Scan the entries below for the string "Delizia" and copy every line where it turns up.
______
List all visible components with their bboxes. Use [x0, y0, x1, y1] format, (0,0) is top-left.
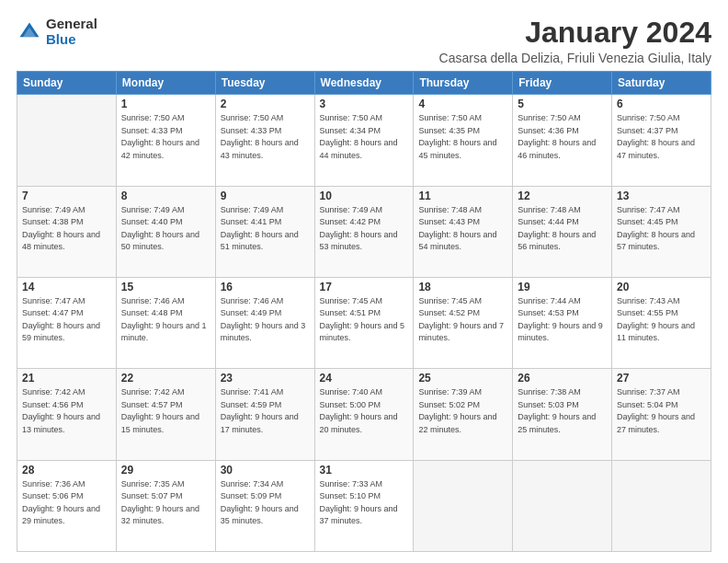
day-number: 22	[121, 372, 210, 385]
logo-text: General Blue	[46, 17, 97, 47]
calendar-cell: 24Sunrise: 7:40 AMSunset: 5:00 PMDayligh…	[314, 369, 414, 460]
day-number: 18	[418, 281, 507, 293]
calendar-cell: 23Sunrise: 7:41 AMSunset: 4:59 PMDayligh…	[215, 369, 314, 460]
day-number: 28	[22, 464, 111, 477]
day-info: Sunrise: 7:44 AMSunset: 4:53 PMDaylight:…	[518, 295, 607, 345]
day-number: 5	[518, 98, 607, 110]
calendar-cell: 6Sunrise: 7:50 AMSunset: 4:37 PMDaylight…	[612, 95, 711, 186]
day-info: Sunrise: 7:50 AMSunset: 4:34 PMDaylight:…	[320, 112, 409, 162]
logo-icon	[17, 19, 42, 45]
day-info: Sunrise: 7:49 AMSunset: 4:40 PMDaylight:…	[121, 204, 210, 254]
day-number: 29	[121, 464, 210, 477]
calendar-cell	[612, 460, 711, 551]
calendar-cell: 5Sunrise: 7:50 AMSunset: 4:36 PMDaylight…	[513, 95, 612, 186]
day-info: Sunrise: 7:50 AMSunset: 4:33 PMDaylight:…	[221, 112, 310, 162]
day-number: 25	[418, 372, 507, 385]
calendar-week-3: 14Sunrise: 7:47 AMSunset: 4:47 PMDayligh…	[17, 277, 711, 368]
calendar-cell: 8Sunrise: 7:49 AMSunset: 4:40 PMDaylight…	[116, 186, 215, 277]
calendar-week-2: 7Sunrise: 7:49 AMSunset: 4:38 PMDaylight…	[17, 186, 711, 277]
day-info: Sunrise: 7:48 AMSunset: 4:44 PMDaylight:…	[518, 204, 607, 254]
column-header-tuesday: Tuesday	[215, 72, 314, 95]
subtitle: Casarsa della Delizia, Friuli Venezia Gi…	[439, 51, 711, 65]
day-number: 7	[22, 190, 111, 202]
day-number: 26	[518, 372, 607, 385]
day-number: 19	[518, 281, 607, 293]
title-block: January 2024 Casarsa della Delizia, Friu…	[439, 17, 711, 65]
calendar-table: SundayMondayTuesdayWednesdayThursdayFrid…	[17, 71, 711, 552]
day-info: Sunrise: 7:42 AMSunset: 4:57 PMDaylight:…	[121, 386, 210, 436]
logo-general: General	[46, 17, 97, 32]
day-number: 1	[121, 98, 210, 110]
day-info: Sunrise: 7:46 AMSunset: 4:48 PMDaylight:…	[121, 295, 210, 345]
calendar-cell: 29Sunrise: 7:35 AMSunset: 5:07 PMDayligh…	[116, 460, 215, 551]
day-number: 9	[221, 190, 310, 202]
day-info: Sunrise: 7:34 AMSunset: 5:09 PMDaylight:…	[221, 478, 310, 528]
day-number: 15	[121, 281, 210, 293]
calendar-header-row: SundayMondayTuesdayWednesdayThursdayFrid…	[17, 72, 711, 95]
day-number: 30	[221, 464, 310, 477]
calendar-cell: 31Sunrise: 7:33 AMSunset: 5:10 PMDayligh…	[314, 460, 414, 551]
column-header-monday: Monday	[116, 72, 215, 95]
column-header-thursday: Thursday	[414, 72, 513, 95]
day-info: Sunrise: 7:49 AMSunset: 4:41 PMDaylight:…	[221, 204, 310, 254]
day-number: 11	[418, 190, 507, 202]
calendar-cell: 12Sunrise: 7:48 AMSunset: 4:44 PMDayligh…	[513, 186, 612, 277]
day-info: Sunrise: 7:36 AMSunset: 5:06 PMDaylight:…	[22, 478, 111, 528]
calendar-cell: 17Sunrise: 7:45 AMSunset: 4:51 PMDayligh…	[314, 277, 414, 368]
calendar-cell: 14Sunrise: 7:47 AMSunset: 4:47 PMDayligh…	[17, 277, 117, 368]
day-info: Sunrise: 7:50 AMSunset: 4:37 PMDaylight:…	[617, 112, 706, 162]
calendar-cell: 22Sunrise: 7:42 AMSunset: 4:57 PMDayligh…	[116, 369, 215, 460]
column-header-sunday: Sunday	[17, 72, 117, 95]
day-number: 20	[617, 281, 706, 293]
calendar-cell: 10Sunrise: 7:49 AMSunset: 4:42 PMDayligh…	[314, 186, 414, 277]
day-number: 17	[320, 281, 409, 293]
day-number: 31	[320, 464, 409, 477]
day-number: 10	[320, 190, 409, 202]
day-number: 16	[221, 281, 310, 293]
day-info: Sunrise: 7:38 AMSunset: 5:03 PMDaylight:…	[518, 386, 607, 436]
day-info: Sunrise: 7:50 AMSunset: 4:33 PMDaylight:…	[121, 112, 210, 162]
day-info: Sunrise: 7:37 AMSunset: 5:04 PMDaylight:…	[617, 386, 706, 436]
day-info: Sunrise: 7:42 AMSunset: 4:56 PMDaylight:…	[22, 386, 111, 436]
day-number: 14	[22, 281, 111, 293]
calendar-cell: 4Sunrise: 7:50 AMSunset: 4:35 PMDaylight…	[414, 95, 513, 186]
calendar-cell: 13Sunrise: 7:47 AMSunset: 4:45 PMDayligh…	[612, 186, 711, 277]
day-number: 21	[22, 372, 111, 385]
day-info: Sunrise: 7:50 AMSunset: 4:36 PMDaylight:…	[518, 112, 607, 162]
day-number: 27	[617, 372, 706, 385]
day-info: Sunrise: 7:49 AMSunset: 4:42 PMDaylight:…	[320, 204, 409, 254]
calendar-week-4: 21Sunrise: 7:42 AMSunset: 4:56 PMDayligh…	[17, 369, 711, 460]
day-info: Sunrise: 7:33 AMSunset: 5:10 PMDaylight:…	[320, 478, 409, 528]
calendar-cell	[414, 460, 513, 551]
logo-blue: Blue	[46, 32, 97, 48]
day-info: Sunrise: 7:47 AMSunset: 4:45 PMDaylight:…	[617, 204, 706, 254]
column-header-wednesday: Wednesday	[314, 72, 414, 95]
page: General Blue January 2024 Casarsa della …	[0, 0, 728, 563]
calendar-cell	[17, 95, 117, 186]
day-info: Sunrise: 7:45 AMSunset: 4:51 PMDaylight:…	[320, 295, 409, 345]
calendar-cell	[513, 460, 612, 551]
day-number: 12	[518, 190, 607, 202]
day-number: 8	[121, 190, 210, 202]
column-header-friday: Friday	[513, 72, 612, 95]
day-info: Sunrise: 7:46 AMSunset: 4:49 PMDaylight:…	[221, 295, 310, 345]
day-info: Sunrise: 7:35 AMSunset: 5:07 PMDaylight:…	[121, 478, 210, 528]
day-number: 24	[320, 372, 409, 385]
day-number: 4	[418, 98, 507, 110]
day-info: Sunrise: 7:49 AMSunset: 4:38 PMDaylight:…	[22, 204, 111, 254]
day-number: 3	[320, 98, 409, 110]
day-number: 6	[617, 98, 706, 110]
calendar-cell: 27Sunrise: 7:37 AMSunset: 5:04 PMDayligh…	[612, 369, 711, 460]
day-info: Sunrise: 7:47 AMSunset: 4:47 PMDaylight:…	[22, 295, 111, 345]
calendar-cell: 9Sunrise: 7:49 AMSunset: 4:41 PMDaylight…	[215, 186, 314, 277]
day-info: Sunrise: 7:50 AMSunset: 4:35 PMDaylight:…	[418, 112, 507, 162]
calendar-cell: 11Sunrise: 7:48 AMSunset: 4:43 PMDayligh…	[414, 186, 513, 277]
main-title: January 2024	[439, 17, 711, 49]
day-info: Sunrise: 7:39 AMSunset: 5:02 PMDaylight:…	[418, 386, 507, 436]
calendar-cell: 1Sunrise: 7:50 AMSunset: 4:33 PMDaylight…	[116, 95, 215, 186]
calendar-cell: 7Sunrise: 7:49 AMSunset: 4:38 PMDaylight…	[17, 186, 117, 277]
calendar-cell: 15Sunrise: 7:46 AMSunset: 4:48 PMDayligh…	[116, 277, 215, 368]
calendar-cell: 30Sunrise: 7:34 AMSunset: 5:09 PMDayligh…	[215, 460, 314, 551]
calendar-cell: 3Sunrise: 7:50 AMSunset: 4:34 PMDaylight…	[314, 95, 414, 186]
day-info: Sunrise: 7:48 AMSunset: 4:43 PMDaylight:…	[418, 204, 507, 254]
______
WRITTEN ANSWER
subtitle: Casarsa della Delizia, Friuli Venezia Gi…	[439, 51, 711, 65]
title-block: January 2024 Casarsa della Delizia, Friu…	[439, 17, 711, 65]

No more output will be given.